第9話

 林の中を黒い毛で覆われた生き物がのっそのっそと歩いていた。かさかさと葉が揺れ、小枝が折れる音。水の音。近くに沢があるようだ。

 黒い毛の生き物は音のするほうへと歩を進めていく。水の音が大きくなってきた。進んだ先には滝がある。その中へザブンと入った。頭をもたげてしばらく水の流れを見ていると、上から何かの影が落ちて、ジャボン! 滝壺にそれは落ちた。

 泡と共に浮かんできたそれを黒い生き物は口にくわえて、岸の方へと運んでいった。

「ううう」

 ソウは咳き込んで水を吐き出した。

「ごっほ、ごっほ」

 落ち着いてから顔を上げると、熊がこちらをのぞき込んでいた。

 黒い瞳が心配そうに見ている。

「君が助けてくれたのか、ありがとう」

 ソウは熊の首に抱きついた。

 熊はソウに頭をこすりつける。

「あははは」

 ソウはくすぐったそうにする。

「乗れって?」

 ソウは立ち上がって、熊の背中に乗った。「よっと」

 熊の毛を握りしめる。

(どうしたらいいんだろう、そういえば人間の住む場所に、困ったら助けてくれる魔法使いがいるって噂があったな……)
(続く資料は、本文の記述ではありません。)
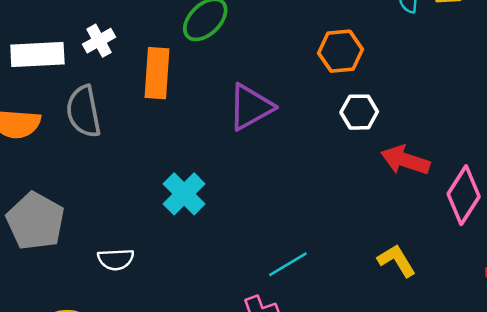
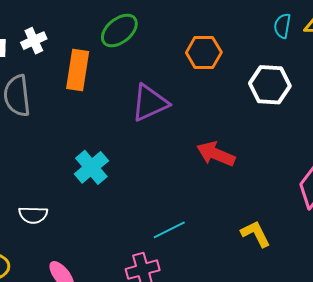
orange hexagon: (340, 51) -> (204, 53), moved
white hexagon: (359, 112) -> (270, 85), moved, size x1.4
red arrow: (405, 160) -> (216, 154), moved

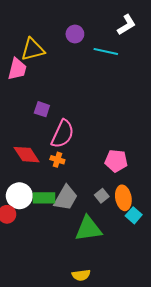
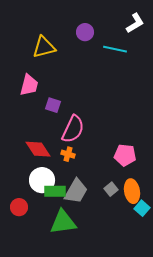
pink trapezoid: (17, 69) -> (29, 85), moved
white circle: (19, 196) -> (42, 180), moved
green triangle: (88, 229) -> (63, 222), moved

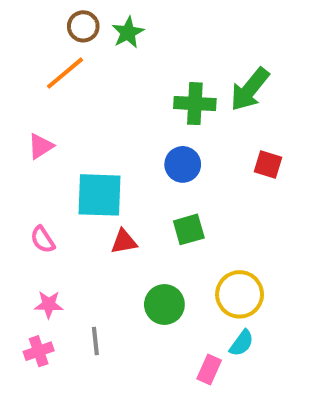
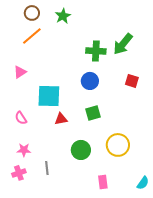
brown circle: (83, 26) -> (32, 13), moved
cyan semicircle: (242, 343) -> (143, 183), moved
pink rectangle: (209, 369) -> (103, 182), turned -32

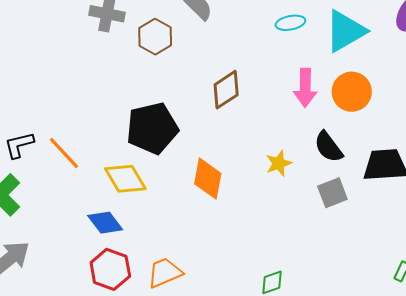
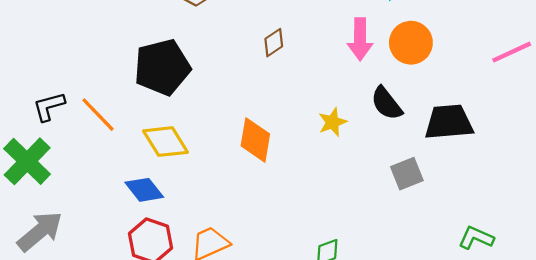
brown diamond: (226, 90) -> (274, 43), size x0.7
black pentagon: (152, 128) -> (162, 67), moved
gray square: (332, 193) -> (407, 174), moved

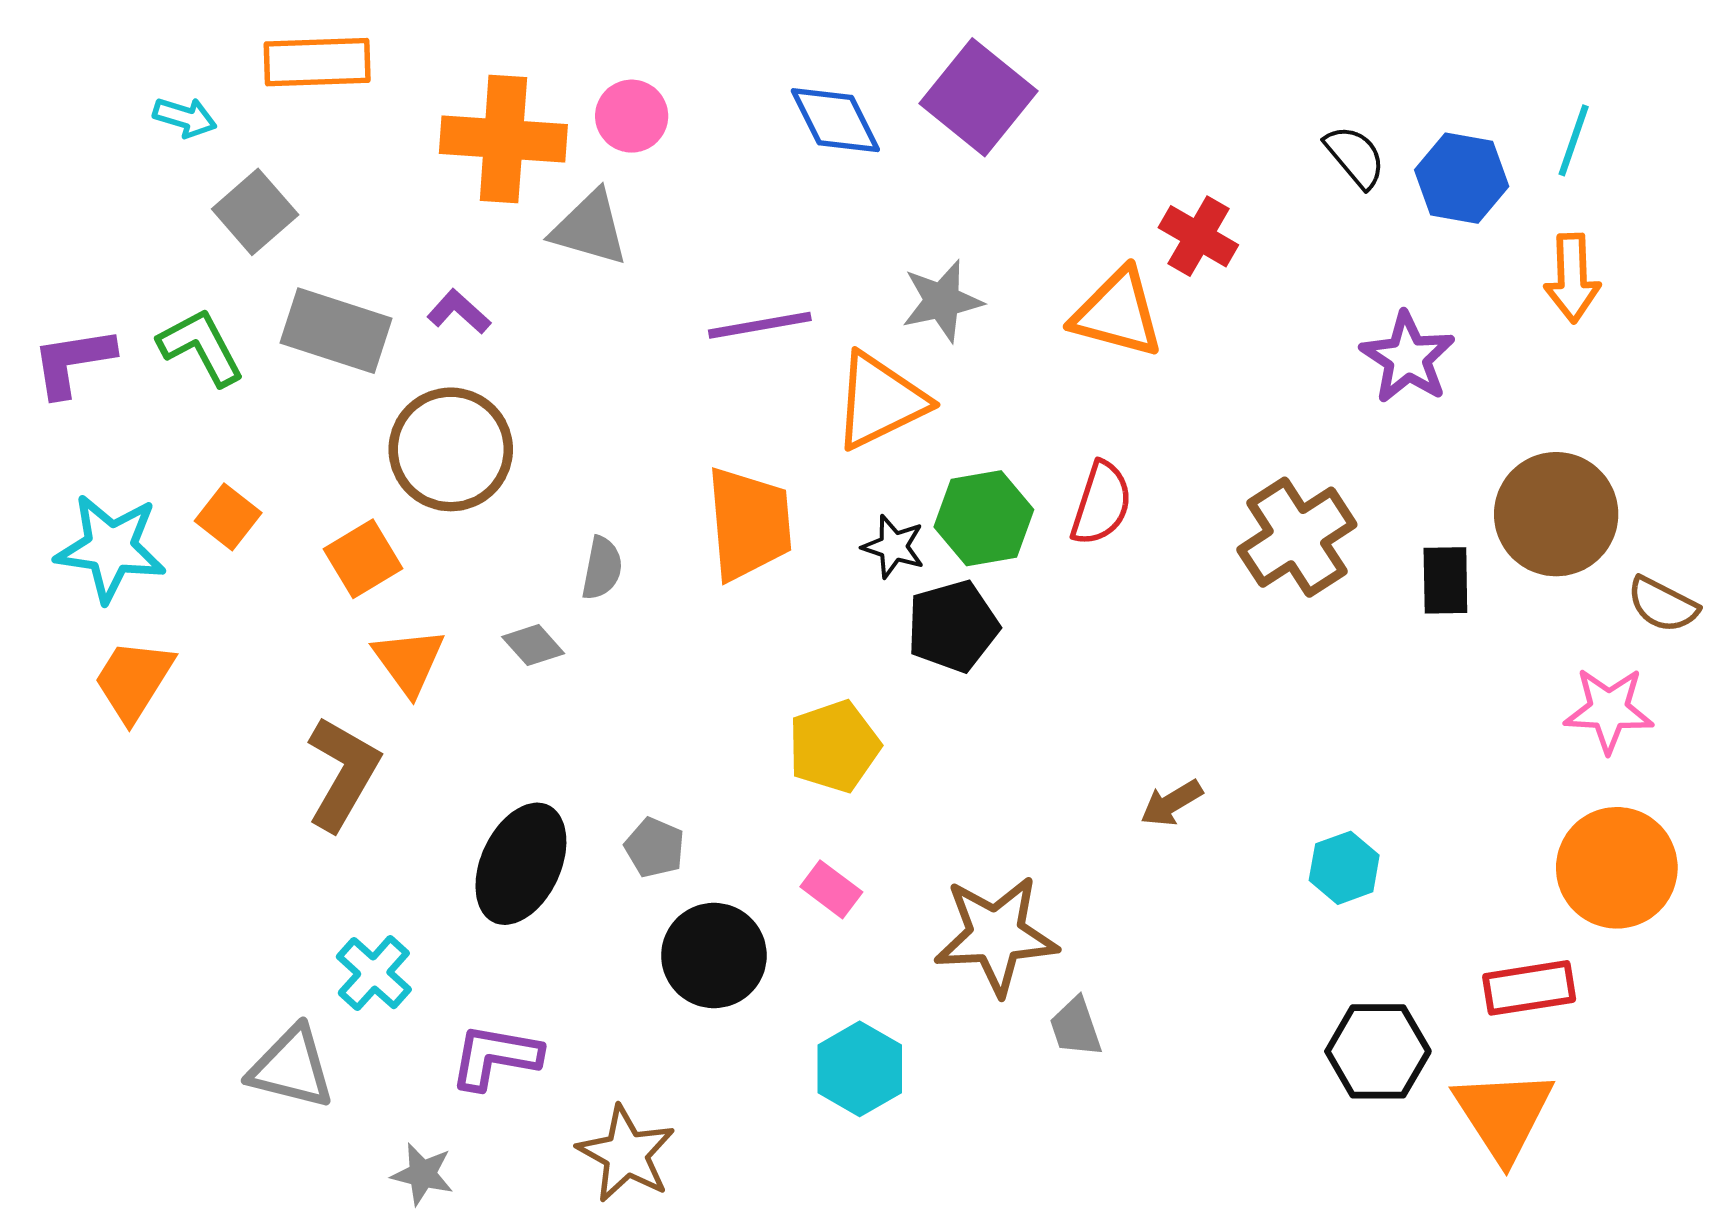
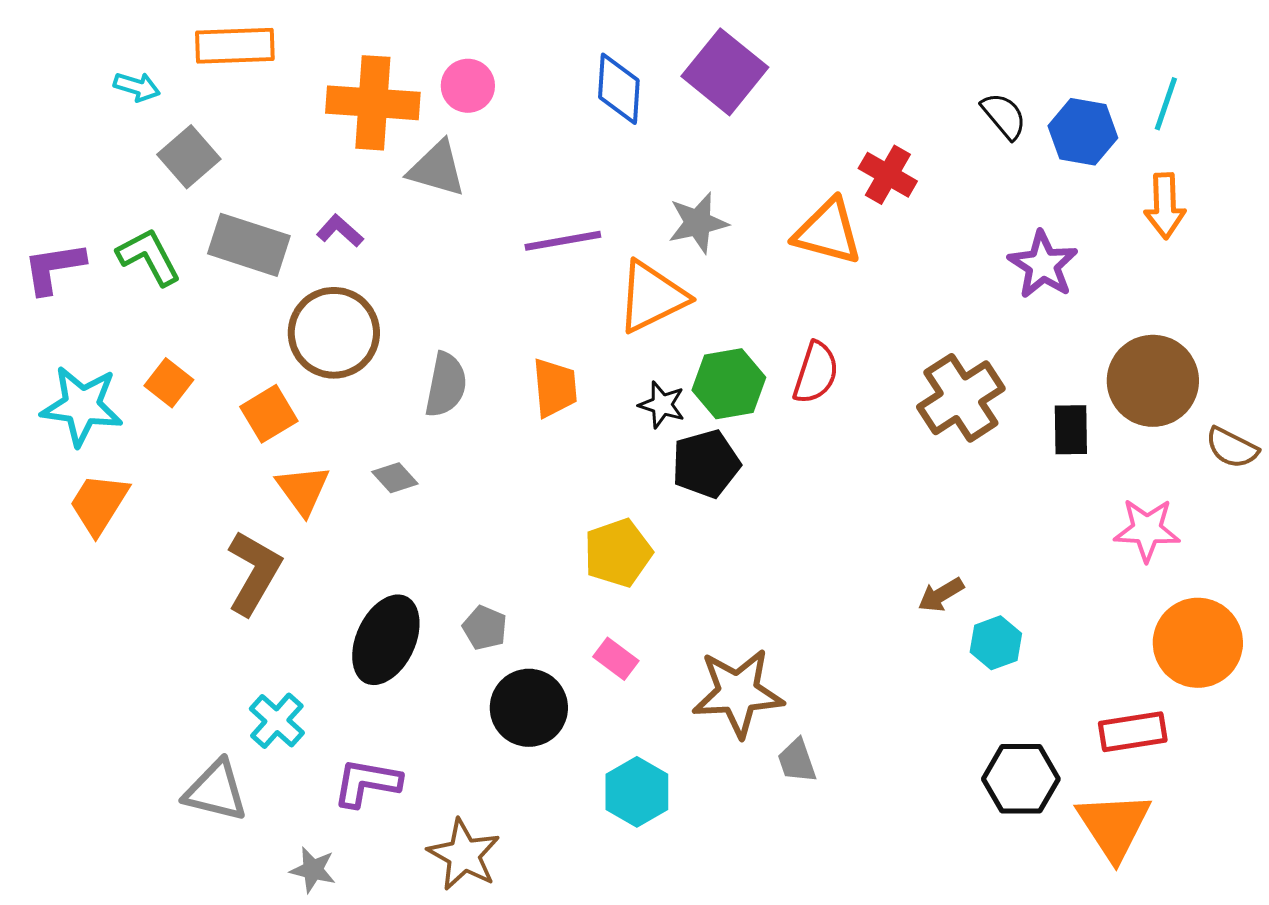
blue diamond: (835, 120) -> (619, 89), turned 30
orange trapezoid: (749, 524) -> (555, 388), size x0.7
gray semicircle: (602, 568) -> (446, 385), moved, size x1.4
pink star: (1609, 710) -> (1147, 530), moved
brown arrow: (1171, 803) -> (941, 595), moved

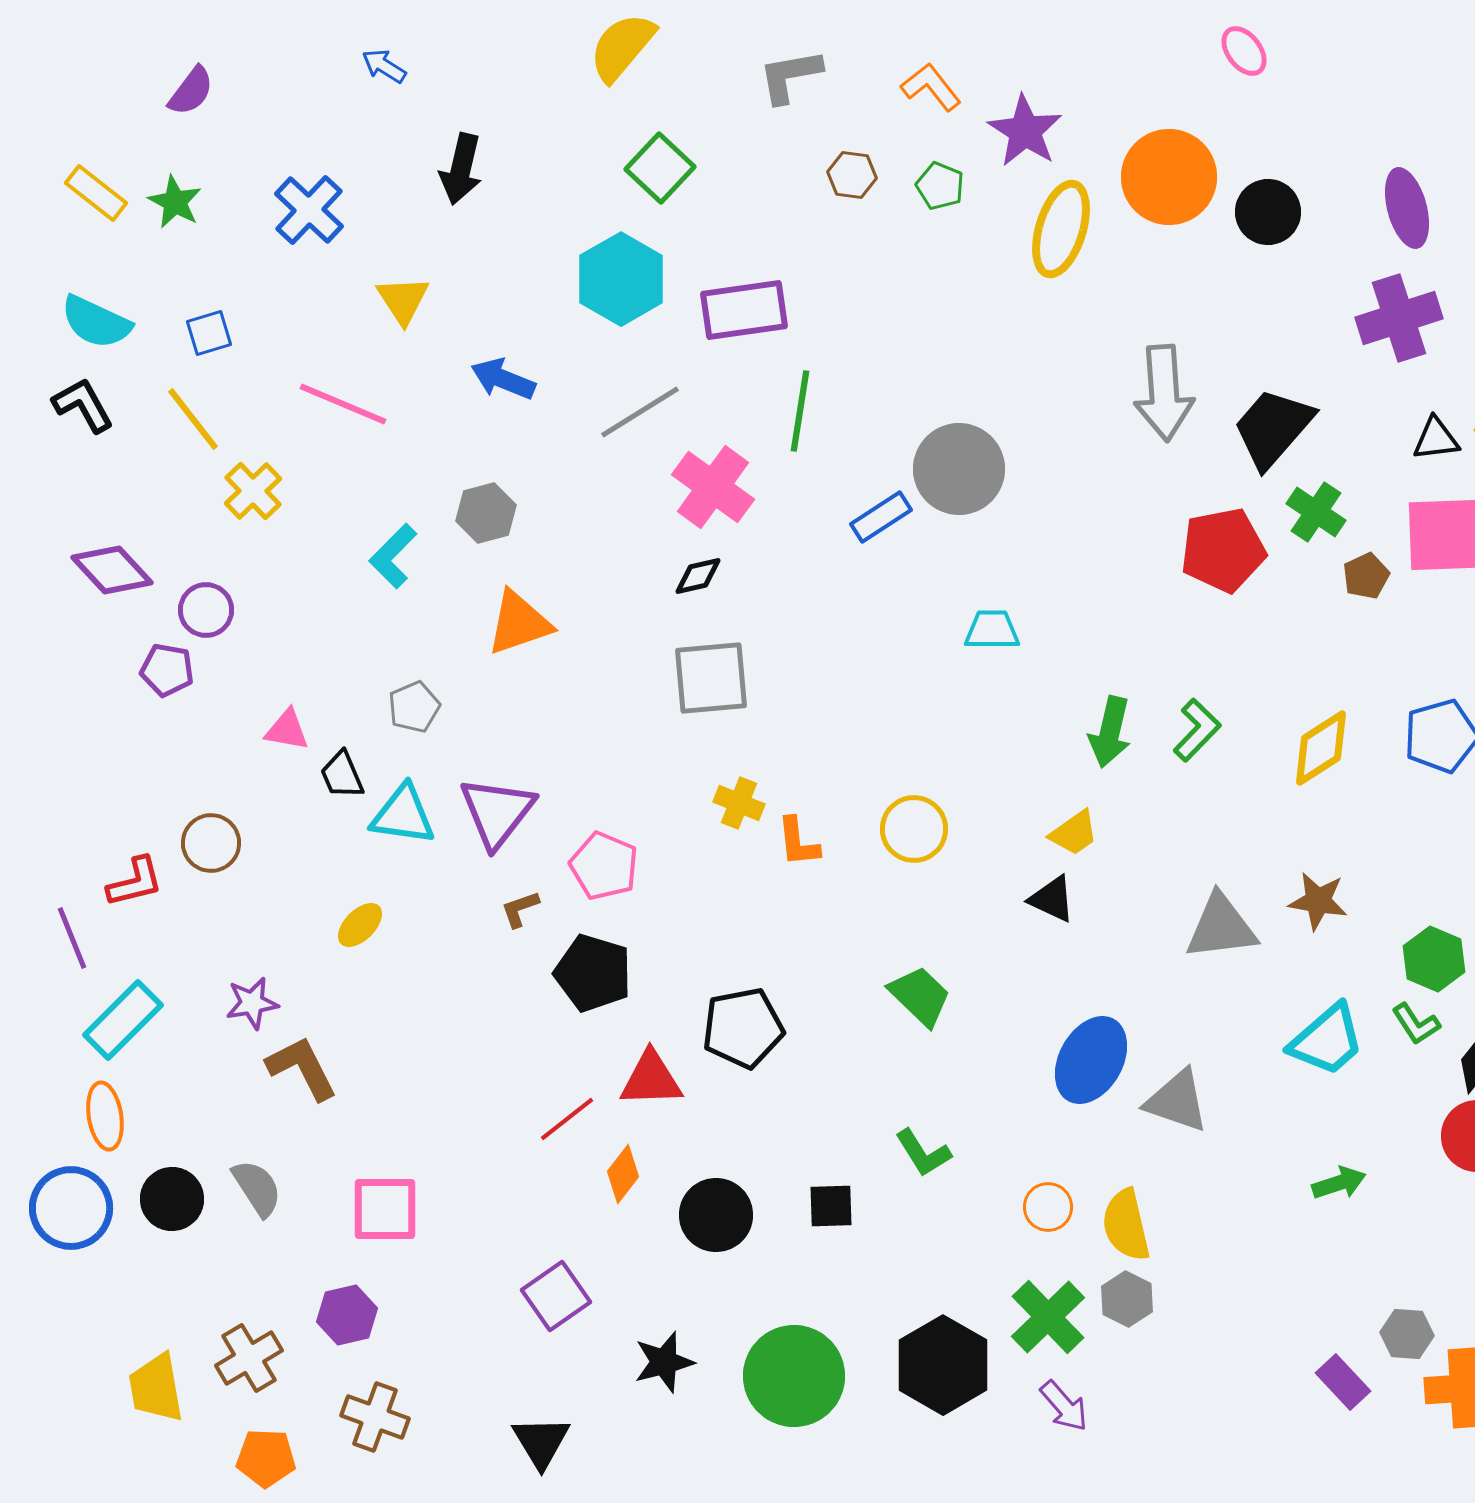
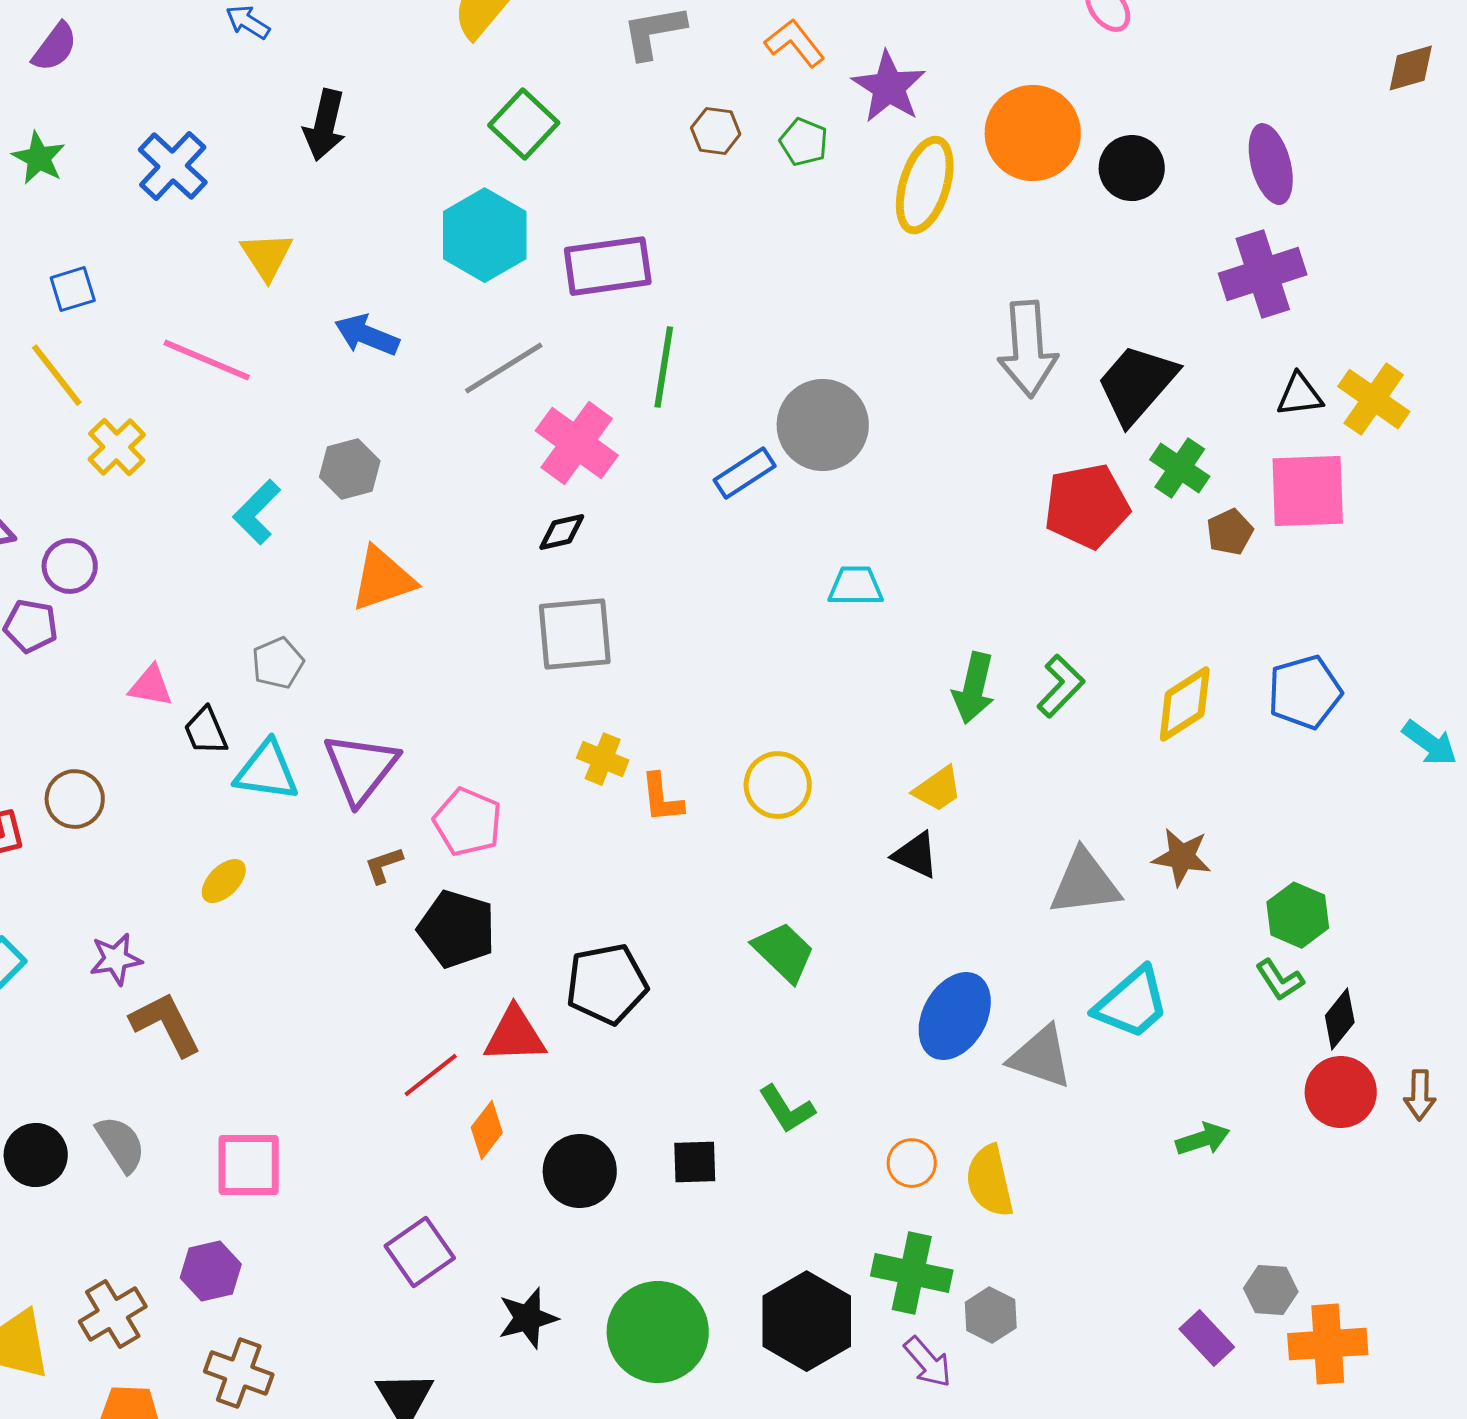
cyan trapezoid: (1327, 1040) -> (1132, 1003), moved
gray hexagon: (1127, 1299) -> (991, 1315), moved
green cross: (1048, 1317) -> (912, 1273), turned -34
 ふと、熊の背中に落としていた視線を上げた。鳥の声と風の音がする。

「外の森ってこんななんだ」

 ソウは精霊の森から今まで一度も出たことがなかった。

「外の森も綺麗だな、あ、見たことない植物が生えてる」

 少年は目を輝かせながら周りを見ていた。

「わー」

 川のせせらぎや鳥の声、木々の緑の間から零れ落ちる光は精霊の森と似たようなものだった。

 綺麗に咲く薄紫の花達に囲まれて、子鹿が一匹、体を丸めて座っていた。ソウの方に顔を向ける。

「こんにちは」とソウが言葉をかけると、子鹿は耳を動かして挨拶を返してきた。

森から抜けると、突然、木が切断されて切り株だらけの場所にでた。

「なに……」

 そこは、人間達が木を伐採したあとの禿げ山だった。

 少年は目から大粒の涙をボロボロと流し、「森が死んでる」と嘆いた。

 息が止まりそうなくらい苦しい。

 ずっと山向こうまで同じような有り様が続いている。

 ソウは熊の背から降り、切り株に手を触れた。